[Opening Data to examine section]
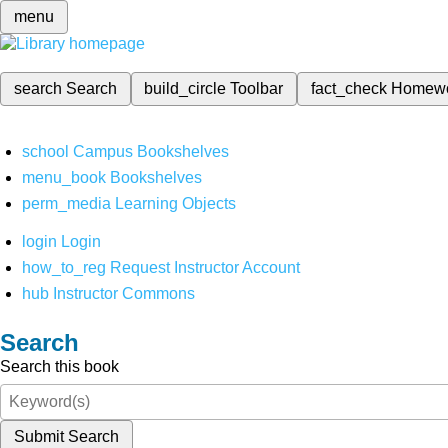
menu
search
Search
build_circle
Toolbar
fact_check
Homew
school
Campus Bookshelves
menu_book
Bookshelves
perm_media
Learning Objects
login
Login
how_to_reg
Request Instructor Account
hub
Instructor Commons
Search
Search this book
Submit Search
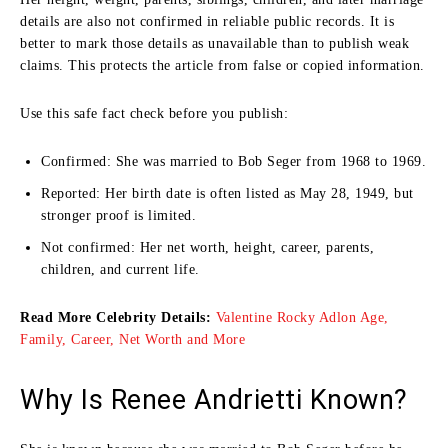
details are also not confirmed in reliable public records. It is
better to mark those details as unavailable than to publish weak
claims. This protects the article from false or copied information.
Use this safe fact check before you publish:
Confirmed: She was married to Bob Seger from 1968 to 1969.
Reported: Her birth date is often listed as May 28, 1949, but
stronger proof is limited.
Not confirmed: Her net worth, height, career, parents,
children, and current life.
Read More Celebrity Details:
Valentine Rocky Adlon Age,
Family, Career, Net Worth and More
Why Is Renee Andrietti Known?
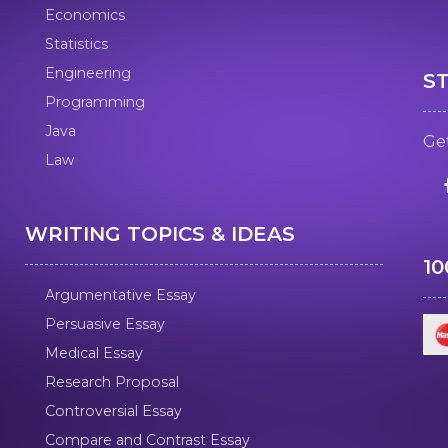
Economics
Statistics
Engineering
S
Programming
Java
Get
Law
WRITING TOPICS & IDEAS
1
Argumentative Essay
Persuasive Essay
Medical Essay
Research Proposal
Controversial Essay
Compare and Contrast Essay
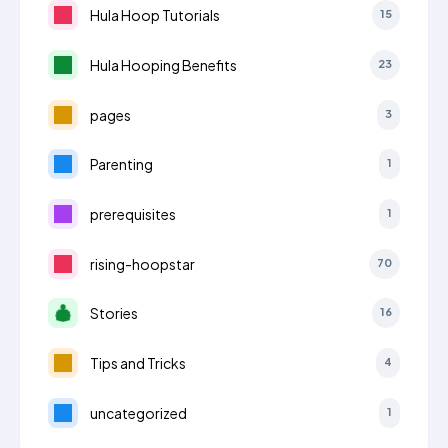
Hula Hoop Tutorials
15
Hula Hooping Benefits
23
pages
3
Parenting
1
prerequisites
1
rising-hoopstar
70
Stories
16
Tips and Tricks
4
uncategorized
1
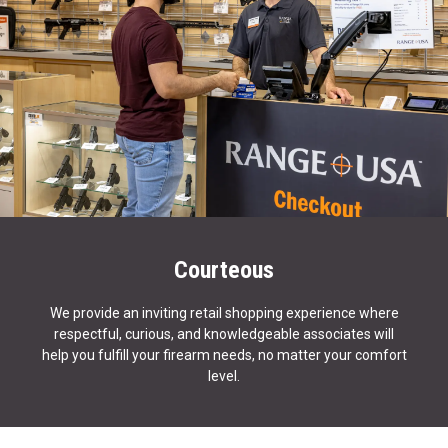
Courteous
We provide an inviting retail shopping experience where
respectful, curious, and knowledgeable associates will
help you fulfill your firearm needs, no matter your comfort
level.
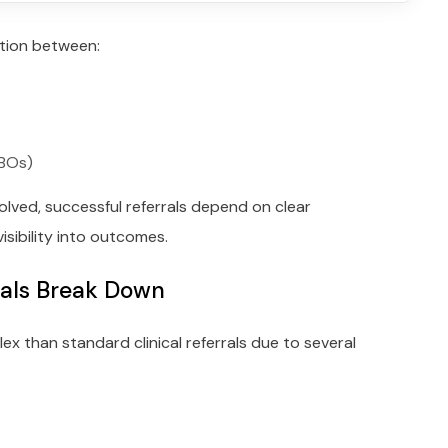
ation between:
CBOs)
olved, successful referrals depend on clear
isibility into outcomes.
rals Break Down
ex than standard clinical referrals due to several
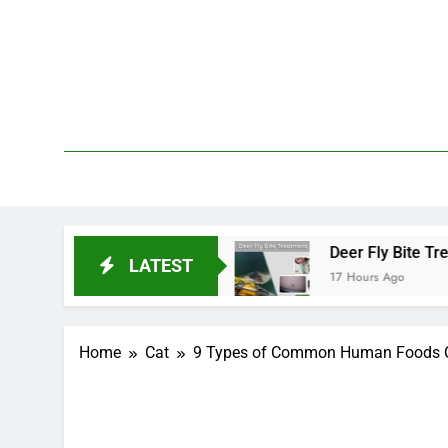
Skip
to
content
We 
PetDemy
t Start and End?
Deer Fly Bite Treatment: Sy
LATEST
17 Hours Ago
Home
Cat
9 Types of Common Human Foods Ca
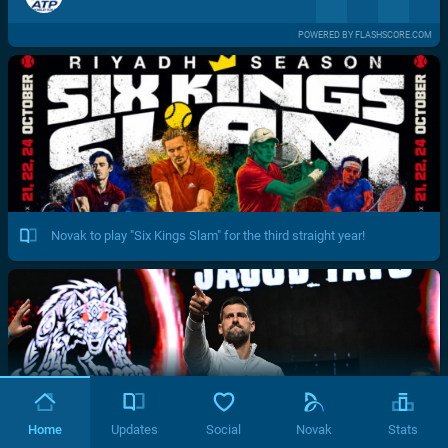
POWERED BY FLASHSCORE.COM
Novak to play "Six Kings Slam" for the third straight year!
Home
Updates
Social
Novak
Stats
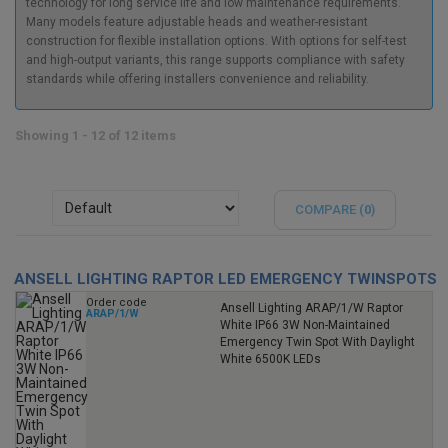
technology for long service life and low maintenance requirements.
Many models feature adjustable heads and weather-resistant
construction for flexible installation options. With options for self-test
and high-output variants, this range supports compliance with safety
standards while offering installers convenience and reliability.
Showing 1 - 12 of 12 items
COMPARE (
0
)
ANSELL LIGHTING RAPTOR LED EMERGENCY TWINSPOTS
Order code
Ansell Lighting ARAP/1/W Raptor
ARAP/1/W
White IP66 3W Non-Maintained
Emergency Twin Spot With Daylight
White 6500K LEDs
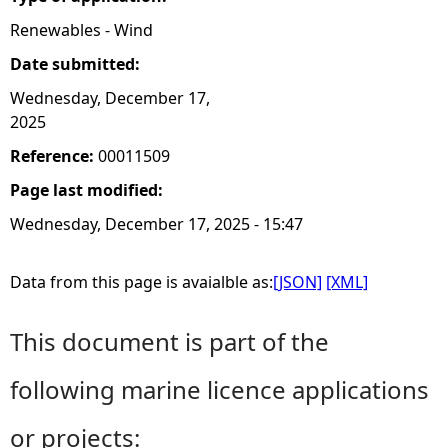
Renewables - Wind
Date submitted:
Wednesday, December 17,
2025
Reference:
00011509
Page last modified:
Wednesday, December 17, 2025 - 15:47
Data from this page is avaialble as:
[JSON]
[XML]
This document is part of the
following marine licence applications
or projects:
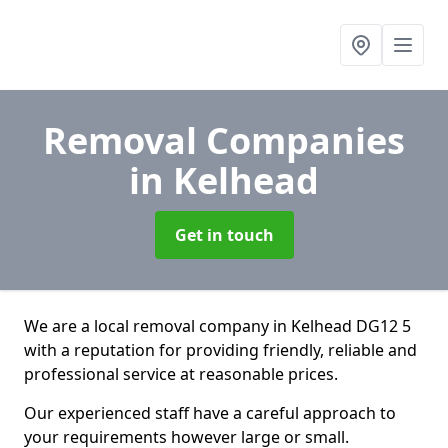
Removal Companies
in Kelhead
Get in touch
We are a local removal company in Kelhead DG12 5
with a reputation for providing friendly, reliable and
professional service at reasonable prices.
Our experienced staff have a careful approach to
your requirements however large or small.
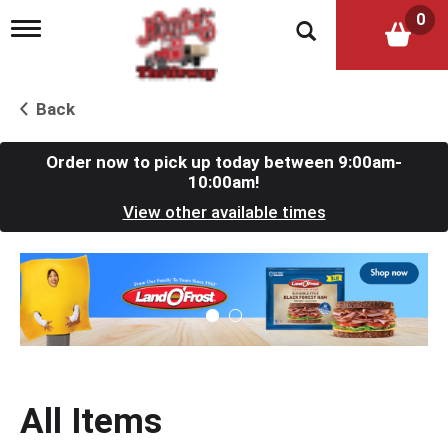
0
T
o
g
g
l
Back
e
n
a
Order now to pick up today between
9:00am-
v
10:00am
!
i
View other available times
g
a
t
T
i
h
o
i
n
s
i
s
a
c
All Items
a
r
[Closing Data to examine section]
→ Assignment
Copy every line of the data that holds the string "from".

→ Response to the exercise
claims. This protects the article from false or copied information.
Confirmed: She was married to Bob Seger from 1968 to 1969.
Data from this page is avaialble as:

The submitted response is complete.